When CREATE SEQUENCE is issued, an ordinary PostgreSQL sequence with the same name is created on every cluster node. The range of this local sequence is a bounded sub-interval of the global sequence (as defined by MINVALUE and MAXVALUE parameters), and it contains at most block_size elements. The shardman.next_value function returns values from the local sequence until it runs out, then a new sub-interval with block_size elements is allocated from the global sequence using a broadcast query involving all cluster nodes. So, smaller block size values make the generated numbers more monotonic across the cluster, but incur a performance penalty since the broadcast query may be rather expensive. Another way to describe the block size parameter is to say that it controls the size of the second cache level, similarly to how the CACHE parameter works, except at the level of an entire Shardman cluster.

Also note, that every time a new sub-interval is allocated the underlying local sequence is modified (as in ALTER SEQUENCE), which will lock it for the transaction duration, preventing any other local concurrent transactions from obtaining next sequence values.

2.1.8. Syncpoints and consistent backup

To ensure that cluster binary backup is consistent, Shardman implements the syncpoints mechanism.

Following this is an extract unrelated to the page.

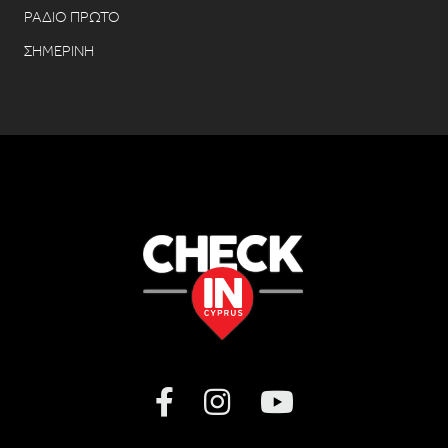
ΡΑΔΙΟ ΠΡΩΤΟ
ΣΗΜΕΡΙΝΗ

To achieve consistent visibility of distributed transactions, the technique of global snapshots based on physical clocks is used (Clock-Si). Similarly, it is possible to get a consistent snapshot for backups, only the time corresponding to the global snapshot must be mapped to a set of LSN for each node. Such a set of consistent LSN in a cluster is called a syncpoint.

In a Shardman cluster, each node can generate its own independent local CSN, which does not guarantee the global ordering of values in time. Therefore, we cannot take this arbitrary local CSN as the basis for a syncpoint. Instead, Shardman choses only those CSNs that match distributed transaction commit records as the basis of the syncpoint. These CSNs have the property of global ordering to the Clock-Si algorithm and can be used to obtain a syncpoint. The main points of this mechanism are described below.

The commit record of each completed transaction in Shardman contains the assigned CSN for this transaction. This value, together with the LSN of this record, forms a pair of values (CSN, LSN). Each of the cluster nodes stores a certain number of such pairs in RAM in a special structure - the CSNLSNMap. CSNLSNMap is a circular buffer. Each element of the map is a (CSN, LSN) pair. The map size is set by the configuration settings csn_lsn_map_size. A (CSN, LSN) pair can be added to the map only if there are no transactions on the node that can receive a CSN less than the one added. This important condition guarantees monotonous growth of CSN and LSN in CSNLSNmap, but does not guarantee that every commit record will get into the map.

When a user submits a request to create a syncpoint, a search by every CSNLSNMap is made for a largest possible CSNg for which there is an entry (CSN n, LSN) in each node and the condition CSNn <= CSNg is true. The monotonic growth property of every CSNLSNMap ensures that each found pair (CSNn, LSN) corresponds to the state of the global data at the time corresponding to CSNg. If no such value of CSNg is found, the get syncpoint operation fails and can be retried later. If such a value CSNg is found, then a syncpoint is generated as a special type of WAL record, which is duplicated on all nodes of the cluster.

By getting a syncpoint and taking the LSN for each node in the cluster from it, we can make a backup of each node, which must necessarily contain that LSN. We can also recover to this LSN using the point in time recovery (PITR) mechanism.